CBR
- Calgary, Alberta; Canada;
- Broadcast area: Southern Alberta
- Frequency: 1010 kHz

Programming
- Format: Public radio and talk
- Network: CBC Radio One

Ownership
- Owner: Canadian Broadcasting Corporation
- Sister stations: CBR-FM, CBCX-FM, CBRF-FM, CBRT-DT, CBXFT-DT

History
- First air date: October 1, 1964
- Call sign meaning: Canadian Broadcasting Corporation Calgary

Technical information
- Licensing authority: CRTC
- Class: AM: A (clear-channel) FM: B
- Power: 50,000 watts (AM)
- ERP: 1,870 watts (FM)
- HAAT: 331 metres (1,086 ft) (FM)
- Transmitter coordinates: 51°02′24″N 113°38′51″W﻿ / ﻿51.04000°N 113.64750°W

Links
- Website: CBC Calgary

= CBR (AM) =

Radio station in Calgary

CBR is a Canadian non-commercial radio station in Calgary, Alberta.
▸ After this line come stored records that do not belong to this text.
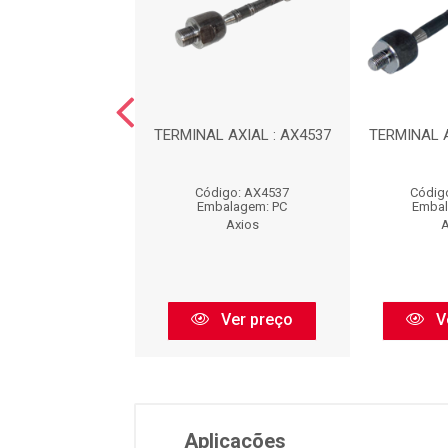
 AXIAL : AX4387
TERMINAL AXIAL : AX4537
TERMINAL A
digo: AX4387
Código: AX4537
Códig
balagem: PC
Embalagem: PC
Embal
Axios
Axios
A
Ver preço
Ver preço
V
Aplicações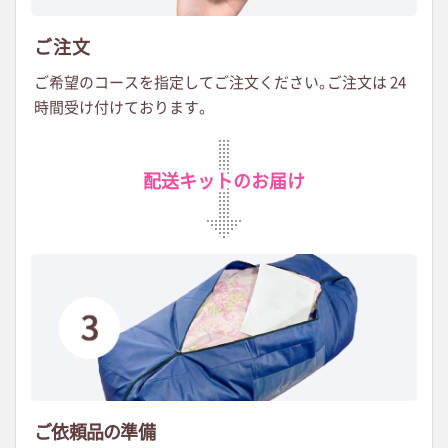
ご注文
ご希望のコースを指定してご注文ください
。
ご注文は 24
時間受け付けております。
配送キットのお届け
ご依頼品の準備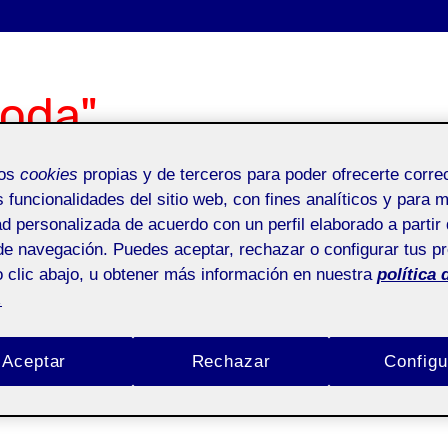
oda"
mos
cookies
propias y de terceros para poder ofrecerte corr
s funcionalidades del sitio web, con fines analíticos y para 
Bio
S
ad personalizada de acuerdo con un perfil elaborado a partir 
de navegación. Puedes aceptar, rechazar o configurar tus p
Anexos
Do
 clic abajo, u obtener más información en nuestra
política 
.
Aceptar
Rechazar
Configu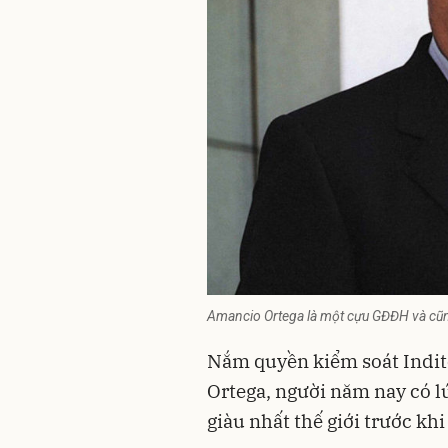
Amancio Ortega là một cựu GĐĐH và cũng
Nắm quyền kiểm soát Indit
Ortega, người năm nay có lú
giàu nhất thế giới trước khi r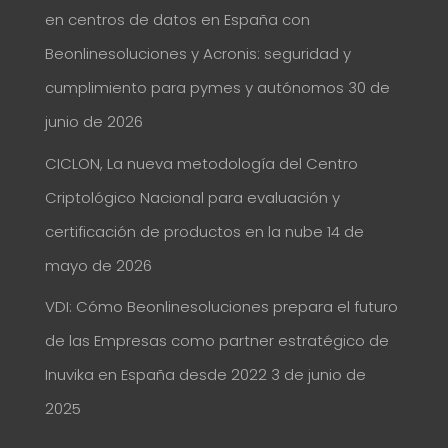
en centros de datos en España con
Beonlinesoluciones y Acronis: seguridad y
cumplimiento para pymes y autónomos
30 de
junio de 2026
CICLON, La nueva metodología del Centro
Criptológico Nacional para evaluación y
certificación de productos en la nube
14 de
mayo de 2026
VDI: Cómo Beonlinesoluciones prepara el futuro
de las Empresas como partner estratégico de
Inuvika en España desde 2022
3 de junio de
2025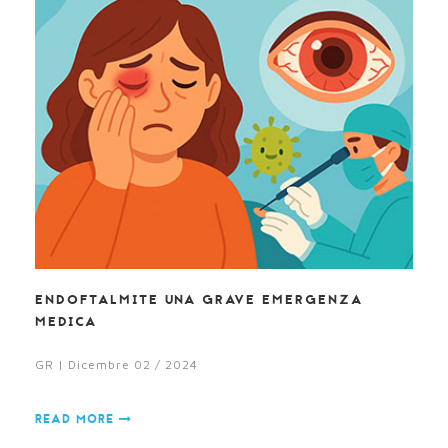
ENDOFTALMITE UNA GRAVE EMERGENZA
MEDICA
GR | Dicembre 02 / 2024
READ MORE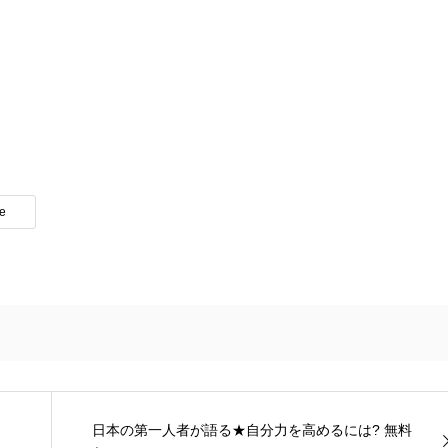
te
日本の第一人者が語る★自分力を高めるには? 無料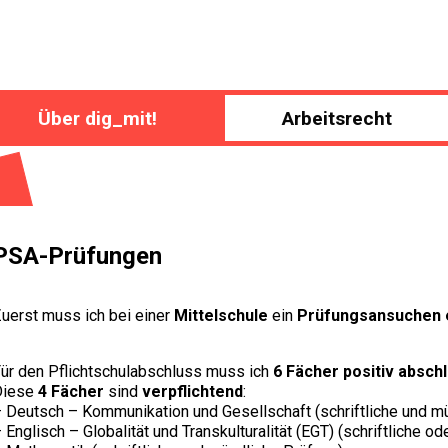
Über dig_mit!
Arbeitsrecht
PSA-Prüfungen
uerst muss ich bei einer
Mittelschule
ein
Prüfungsansuchen 
ür den Pflichtschulabschluss muss ich
6 Fächer positiv absch
Diese
4 Fächer
sind
verpflichtend
:
 Deutsch – Kommunikation und Gesellschaft (schriftliche und m
 Englisch – Globalität und Transkulturalität (EGT) (schriftliche o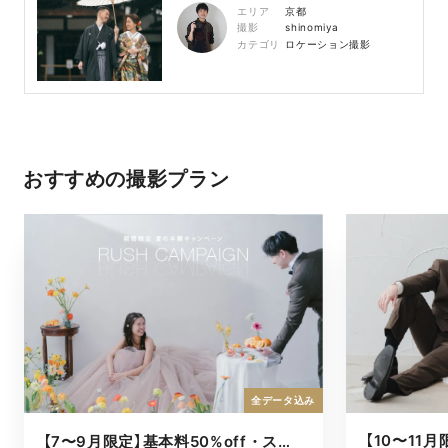
エリア
京都
撮影
shinomiya
カテゴリ
ロケーション撮影
おすすめの撮影プラン
全データ込み
【7〜9月限定】基本料50%off・スタジオキャンペーン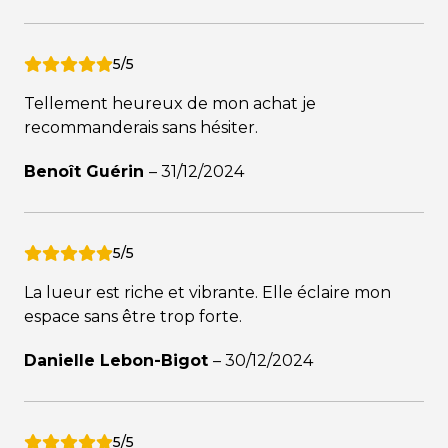
5/5
Tellement heureux de mon achat je
recommanderais sans hésiter.
Benoît Guérin
–
31/12/2024
5/5
La lueur est riche et vibrante. Elle éclaire mon
espace sans être trop forte.
Danielle Lebon-Bigot
–
30/12/2024
5/5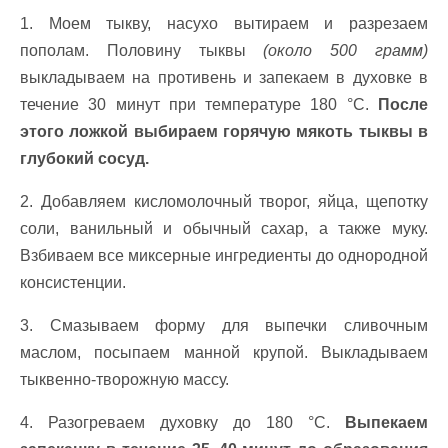
1. Моем тыкву, насухо вытираем и разрезаем
пополам. Половину тыквы
(около 500 грамм)
выкладываем на противень и запекаем в духовке в
течение 30 минут при температуре 180 °С.
После
этого ложкой выбираем горячую мякоть тыквы в
глубокий сосуд.
2. Добавляем кисломолочный творог, яйца, щепотку
соли, ванильный и обычный сахар, а также муку.
Взбиваем все миксерные ингредиенты до однородной
консистенции.
3. Смазываем форму для выпечки сливочным
маслом, посыпаем манной крупой. Выкладываем
тыквенно-творожную массу.
4. Разогреваем духовку до 180 °С.
Выпекаем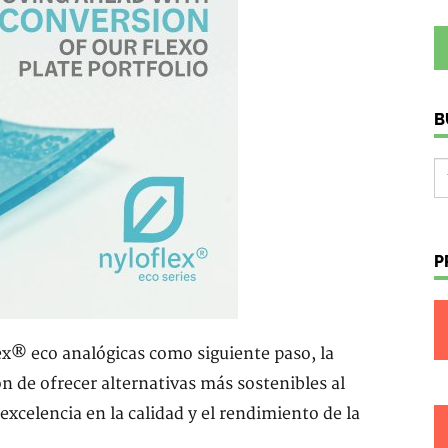
B
P
ex® eco analógicas como siguiente paso, la
de ofrecer alternativas más sostenibles al
celencia en la calidad y el rendimiento de la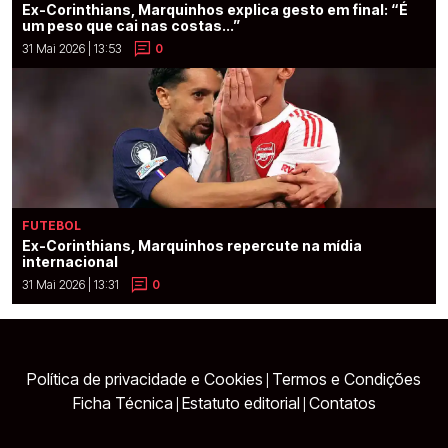
Ex-Corinthians, Marquinhos explica gesto em final: “É
um peso que cai nas costas...”
31 Mai 2026 | 13:53
0
FUTEBOL
Ex-Corinthians, Marquinhos repercute na mídia
internacional
31 Mai 2026 | 13:31
0
Política de privacidade e Cookies
Termos e Condições
|
Ficha Técnica
Estatuto editorial
Contatos
|
|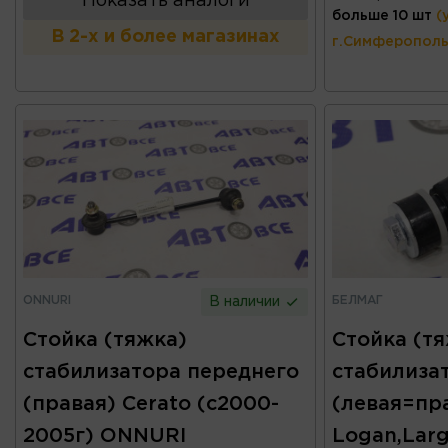
Показать аналоги
больше 10 шт
(
В 2-х и более магазинах
г.Симферополь
ONNURI
БЕЛМАГ
В наличии
Стойка (тяжка)
Стойка (т
стабилизатора переднего
стабилиза
(правая) Cerato (с2000-
(левая=пр
2005г) ONNURI
Logan,Larg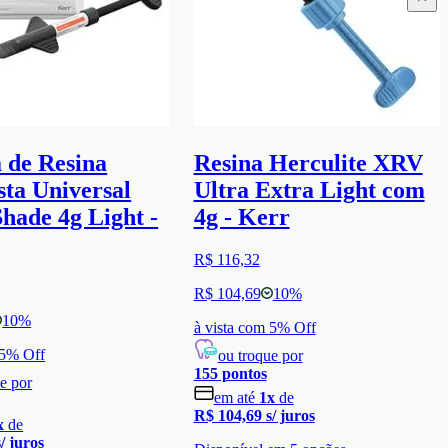
 de Resina
Resina Herculite XRV
ta Universal
Ultra Extra Light com
hade 4g Light -
4g - Kerr
R$ 116,32
R$ 104,69
10
%
10
%
à vista com
5
% Off
5
% Off
ou troque por
155
pontos
e por
em até
1
x
de
R$ 104,69
s/ juros
x
de
s/ juros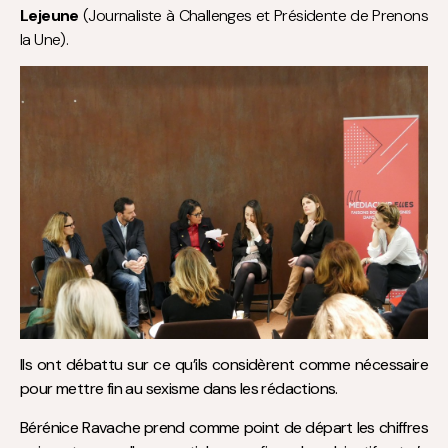
Lejeune
(Journaliste à Challenges et Présidente de Prenons
la Une).
Ils ont débattu sur ce qu’ils considèrent comme nécessaire
pour mettre fin au sexisme dans les rédactions.
Bérénice Ravache prend comme point de départ les chiffres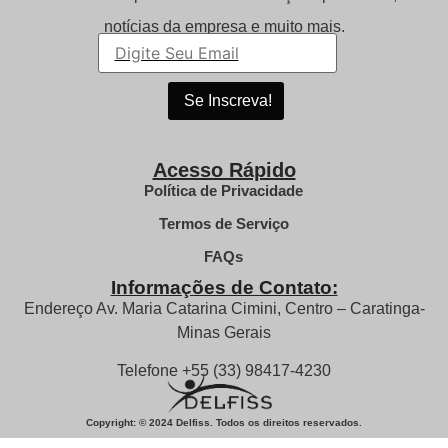
notícias da empresa e muito mais.
Acesso Rápido
Política de Privacidade
Termos de Serviço
FAQs
Informações de Contato:
Endereço Av. Maria Catarina Cimini, Centro – Caratinga-
Minas Gerais
Telefone +55 (33) 98417-4230
Copyright: © 2024 Delfiss. Todos os direitos reservados.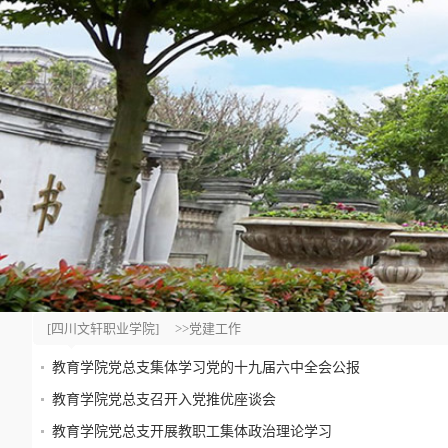
[四川文轩职业学院]
>>党建工作
教育学院党总支集体学习党的十九届六中全会公报
教育学院党总支召开入党推优座谈会
教育学院党总支开展教职工集体政治理论学习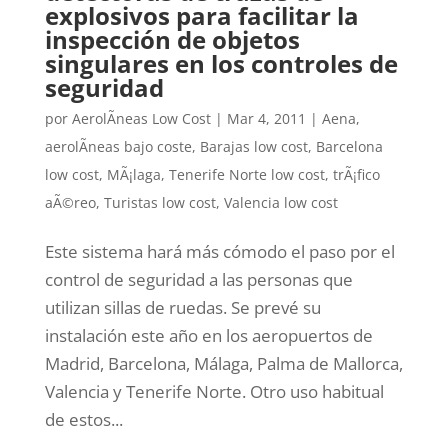
explosivos para facilitar la
inspección de objetos
singulares en los controles de
seguridad
por
AerolÃ­neas Low Cost
|
Mar 4, 2011
|
Aena
,
aerolÃ­neas bajo coste
,
Barajas low cost
,
Barcelona
low cost
,
MÃ¡laga
,
Tenerife Norte low cost
,
trÃ¡fico
aÃ©reo
,
Turistas low cost
,
Valencia low cost
Este sistema hará más cómodo el paso por el
control de seguridad a las personas que
utilizan sillas de ruedas. Se prevé su
instalación este año en los aeropuertos de
Madrid, Barcelona, Málaga, Palma de Mallorca,
Valencia y Tenerife Norte. Otro uso habitual
de estos...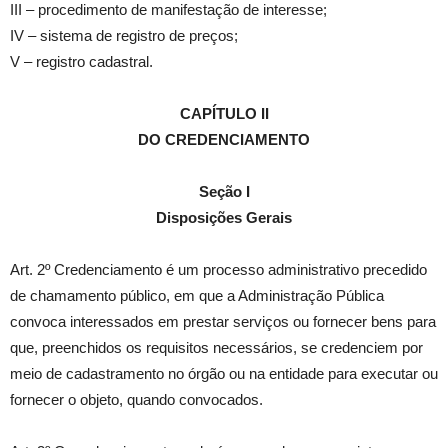
III – procedimento de manifestação de interesse;
IV – sistema de registro de preços;
V – registro cadastral.
CAPÍTULO II
DO CREDENCIAMENTO
Seção I
Disposições Gerais
Art. 2º Credenciamento é um processo administrativo precedido
de chamamento público, em que a Administração Pública
convoca interessados em prestar serviços ou fornecer bens para
que, preenchidos os requisitos necessários, se credenciem por
meio de cadastramento no órgão ou na entidade para executar ou
fornecer o objeto, quando convocados.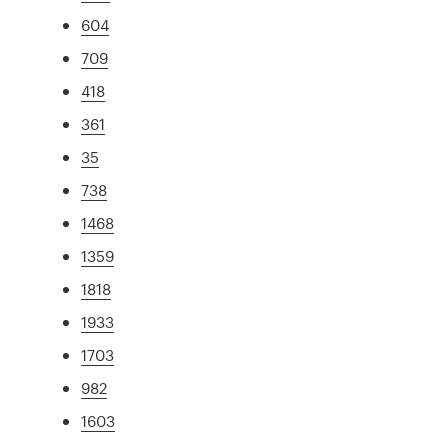
604
709
418
361
35
738
1468
1359
1818
1933
1703
982
1603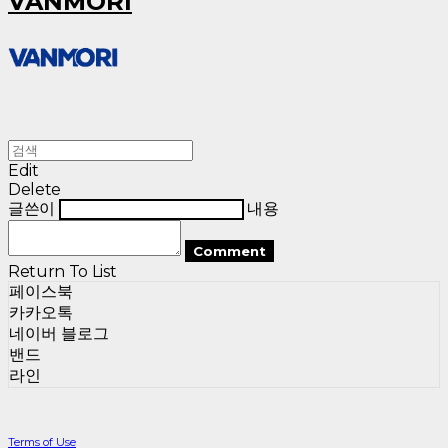
VANMORI
Edit
Delete
글쓴이
내용
Comment
Return To List
페이스북
카카오톡
네이버 블로그
밴드
라인
Terms of Use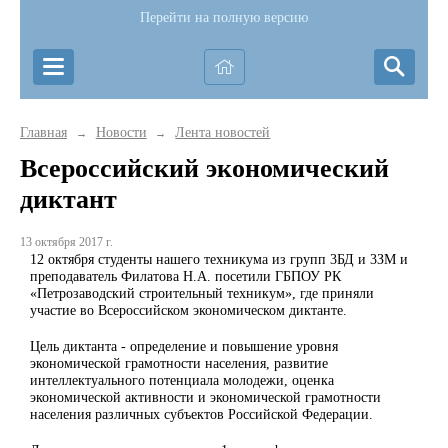
Перейти на полную версию
Главная
Новости
Лента новостей
→
→
Всероссийский экономический
диктант
13 октября 2017 г.
12 октября студенты нашего техникума из групп 3БД и 3ЗМ и
преподаватель Филатова Н.А. посетили ГБПОУ РК
«Петрозаводский строительный техникум», где приняли
участие во Всероссийском экономическом диктанте.
Цель диктанта - определение и повышение уровня
экономической грамотности населения, развитие
интеллектуального потенциала молодежи, оценка
экономической активности и экономической грамотности
населения различных субъектов Российской Федерации.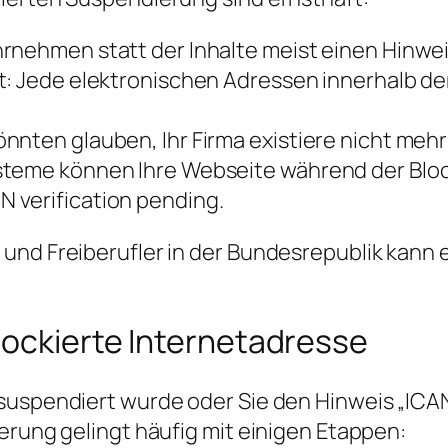
rnehmen statt der Inhalte meist einen Hinwe
t: Jede elektronischen Adressen innerhalb d
nten glauben, Ihr Firma existiere nicht mehr 
steme können Ihre Webseite während der Blo
 verification pending.
nd Freiberufler in der Bundesrepublik kann ei
lockierte Internetadresse
 suspendiert wurde oder Sie den Hinweis „IC
erung gelingt häufig mit einigen Etappen: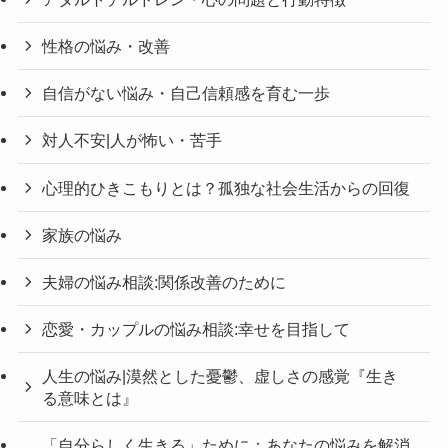
性格の悩み・改善
自信がない悩み・自己信頼感を育む一歩
対人不安|人が怖い・苦手
心理的ひきこもりとは？孤独な社会生活からの回復
家族の悩み
夫婦の悩み相談:関係改善のために
恋愛・カップルの悩み相談:幸せを目指して
人生の悩み|漠然とした憂鬱、虚しさの感覚『生き
る意味とは』
「自分らしく生きる」ために：あなたの悩みを解消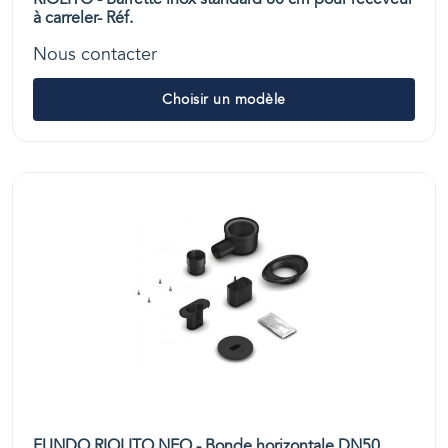
à carreler- Réf.
Nous contacter
Choisir un modèle
FUNDO RIOLITO NEO - Bonde horizontale DN50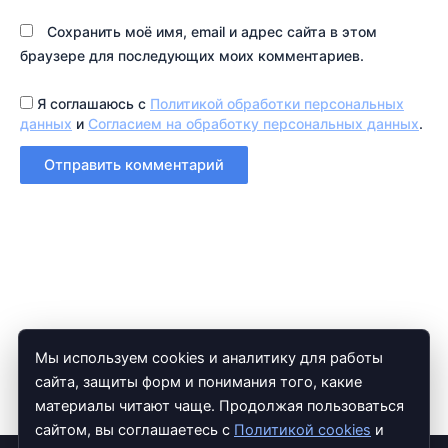
Сохранить моё имя, email и адрес сайта в этом
браузере для последующих моих комментариев.
Я соглашаюсь с
Политикой обработки персональных
данных
и
Согласием на обработку персональных данных
.
Мы используем cookies и аналитику для работы
сайта, защиты форм и понимания того, какие
материалы читают чаще. Продолжая пользоваться
сайтом, вы соглашаетесь с
Политикой cookies
и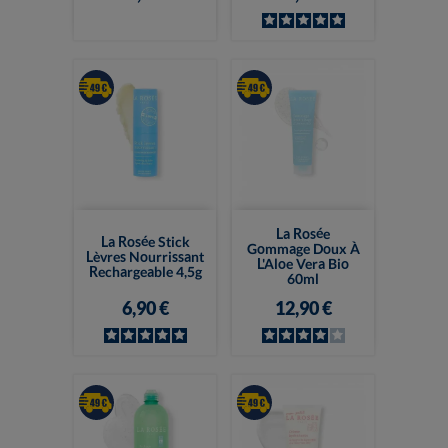
La Rosée
La Rosée Stick
Gommage Doux À
Lèvres Nourrissant
L'Aloe Vera Bio
Rechargeable 4,5g
60ml
6,90 €
12,90 €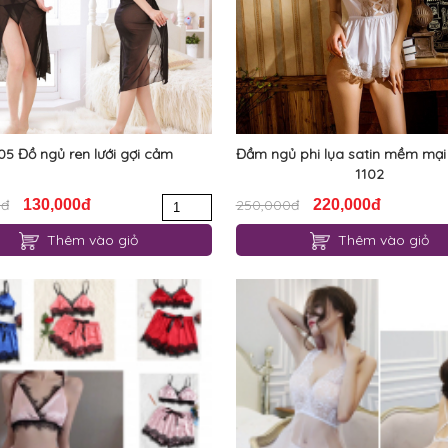
05 Đồ ngủ ren lưới gợi cảm
Đầm ngủ phi lụa satin mềm mại
1102
0đ
130,000đ
250,000đ
220,000đ
Thêm vào giỏ
Thêm vào giỏ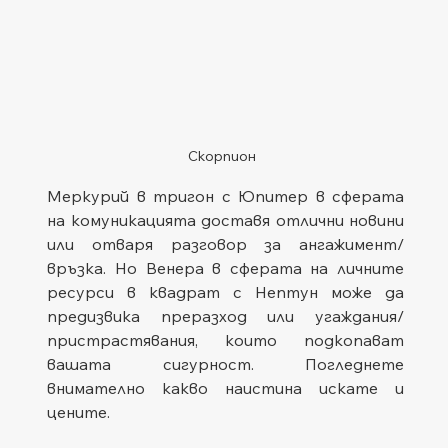
Скорпион
Меркурий в тригон с Юпитер в сферата 
на комуникацията доставя отлични новини 
или отваря разговор за ангажимент/
връзка. Но Венера в сферата на личните 
ресурси в квадрат с Нептун може да 
предизвика преразход или угаждания/
пристрастявания, които подкопават 
вашата сигурност. Погледнете 
внимателно какво наистина искате и 
цените.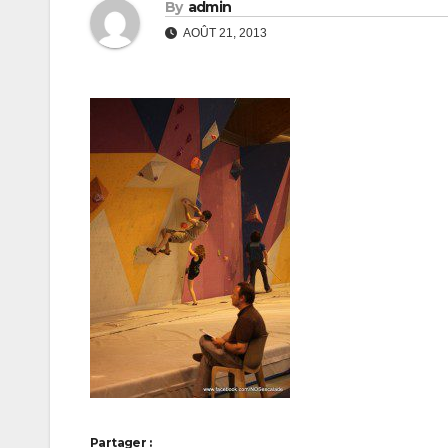
By
admin
AOÛT 21, 2013
Partager :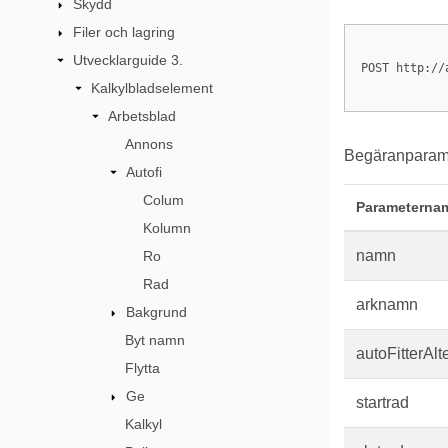
Skydd
Filer och lagring
Utvecklarguide 3.
POST http://
Kalkylbladselement
Arbetsblad
Annons
Begäranparame
Autofi
Colum
Parameterna
Kolumn
namn
Ro
Rad
arknamn
Bakgrund
Byt namn
autoFitterAlt
Flytta
Ge
startrad
Kalkyl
It broadcasts the programming of the CBC Radio One network, both on 1010 kHz on the AM dial (as a Class A clear-channel station) and 99.1 MHz on the FM dial as CBR-FM-1. The studios are in the Parkdale neighbourhood of northwest Calgary.

The AM transmitter is east of Calgary, off the Trans-Canada Highway in Rocky View. The FM transmitter is off Old Banff Coach Road near 85th Street SW in Calgary.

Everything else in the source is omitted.